SUPPLIED INFORMATION Start Marker

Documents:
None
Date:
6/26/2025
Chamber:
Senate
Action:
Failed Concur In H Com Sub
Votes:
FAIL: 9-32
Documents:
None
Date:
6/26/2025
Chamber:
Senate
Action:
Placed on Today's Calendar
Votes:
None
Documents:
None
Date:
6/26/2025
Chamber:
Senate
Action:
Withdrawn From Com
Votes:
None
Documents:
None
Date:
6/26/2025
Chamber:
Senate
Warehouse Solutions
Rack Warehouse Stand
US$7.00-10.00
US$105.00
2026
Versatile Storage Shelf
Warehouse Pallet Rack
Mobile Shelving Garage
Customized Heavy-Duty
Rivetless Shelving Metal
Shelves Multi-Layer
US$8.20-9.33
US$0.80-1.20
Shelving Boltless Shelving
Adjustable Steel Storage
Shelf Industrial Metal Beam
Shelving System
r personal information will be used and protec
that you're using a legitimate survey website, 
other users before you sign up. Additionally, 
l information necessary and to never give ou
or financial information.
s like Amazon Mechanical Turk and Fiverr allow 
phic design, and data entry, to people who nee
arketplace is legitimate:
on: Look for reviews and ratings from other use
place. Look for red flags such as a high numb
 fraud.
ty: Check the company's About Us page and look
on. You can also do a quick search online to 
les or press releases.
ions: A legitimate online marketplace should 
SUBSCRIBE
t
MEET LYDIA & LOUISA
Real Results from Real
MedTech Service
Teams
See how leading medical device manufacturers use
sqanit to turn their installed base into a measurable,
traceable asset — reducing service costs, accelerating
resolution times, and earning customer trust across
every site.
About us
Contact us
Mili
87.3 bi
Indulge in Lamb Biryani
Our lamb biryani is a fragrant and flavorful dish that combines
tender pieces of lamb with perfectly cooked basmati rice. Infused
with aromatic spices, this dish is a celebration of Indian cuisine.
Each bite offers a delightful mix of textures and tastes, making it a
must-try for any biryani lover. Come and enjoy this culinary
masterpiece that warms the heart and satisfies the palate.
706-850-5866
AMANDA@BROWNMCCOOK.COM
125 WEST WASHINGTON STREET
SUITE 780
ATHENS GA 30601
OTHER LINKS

SUPPLIED INFORMATION End Marker

Set down all of the entries exactly, please.

Documents:
None
Date:
6/26/2025
Chamber:
Senate
Action:
Failed Concur In H Com Sub
Votes:
FAIL: 9-32
Documents:
None
Date:
6/26/2025
Chamber:
Senate
Action:
Placed on Today's Calendar
Votes:
None
Documents:
None
Date:
6/26/2025
Chamber:
Senate
Action:
Withdrawn From Com
Votes:
None
Documents:
None
Date:
6/26/2025
Chamber:
Senate
Warehouse Solutions
Rack Warehouse Stand
US$7.00-10.00
US$105.00
2026
Versatile Storage Shelf
Warehouse Pallet Rack
Mobile Shelving Garage
Customized Heavy-Duty
Rivetless Shelving Metal
Shelves Multi-Layer
US$8.20-9.33
US$0.80-1.20
Shelving Boltless Shelving
Adjustable Steel Storage
Shelf Industrial Metal Beam
Shelving System
r personal information will be used and protec
that you're using a legitimate survey website, 
other users before you sign up. Additionally, 
l information necessary and to never give ou
or financial information.
s like Amazon Mechanical Turk and Fiverr allow 
phic design, and data entry, to people who nee
arketplace is legitimate:
on: Look for reviews and ratings from other use
place. Look for red flags such as a high numb
 fraud.
ty: Check the company's About Us page and look
on. You can also do a quick search online to 
les or press releases.
ions: A legitimate online marketplace should 
SUBSCRIBE
t
MEET LYDIA & LOUISA
Real Results from Real
MedTech Service
Teams
See how leading medical device manufacturers use
sqanit to turn their installed base into a measurable,
traceable asset — reducing service costs, accelerating
resolution times, and earning customer trust across
every site.
About us
Contact us
Mili
87.3 bi
Indulge in Lamb Biryani
Our lamb biryani is a fragrant and flavorful dish that combines
tender pieces of lamb with perfectly cooked basmati rice. Infused
with aromatic spices, this dish is a celebration of Indian cuisine.
Each bite offers a delightful mix of textures and tastes, making it a
must-try for any biryani lover. Come and enjoy this culinary
masterpiece that warms the heart and satisfies the palate.
706-850-5866
AMANDA@BROWNMCCOOK.COM
125 WEST WASHINGTON STREET
SUITE 780
ATHENS GA 30601
OTHER LINKS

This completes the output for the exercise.